Top of The records
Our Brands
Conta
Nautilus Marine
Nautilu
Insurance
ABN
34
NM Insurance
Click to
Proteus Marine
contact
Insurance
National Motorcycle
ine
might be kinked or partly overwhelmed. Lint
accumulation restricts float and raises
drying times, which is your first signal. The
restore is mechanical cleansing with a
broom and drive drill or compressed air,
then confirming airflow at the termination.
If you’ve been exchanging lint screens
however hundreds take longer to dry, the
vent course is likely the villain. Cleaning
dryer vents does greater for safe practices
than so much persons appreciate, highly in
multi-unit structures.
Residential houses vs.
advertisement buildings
Bottom of The records
Top of The records
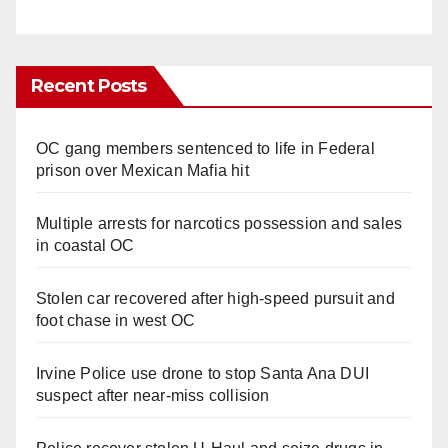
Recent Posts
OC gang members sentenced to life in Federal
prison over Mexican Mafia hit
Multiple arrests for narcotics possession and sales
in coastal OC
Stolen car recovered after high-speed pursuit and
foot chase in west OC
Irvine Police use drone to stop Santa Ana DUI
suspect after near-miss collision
Bottom of The records
Could you set down, word for word, only the lines above from the line with "multi-unit structures." to the line with "advertisement buildings", including both?

multi-unit structures.
Residential houses vs.
advertisement buildings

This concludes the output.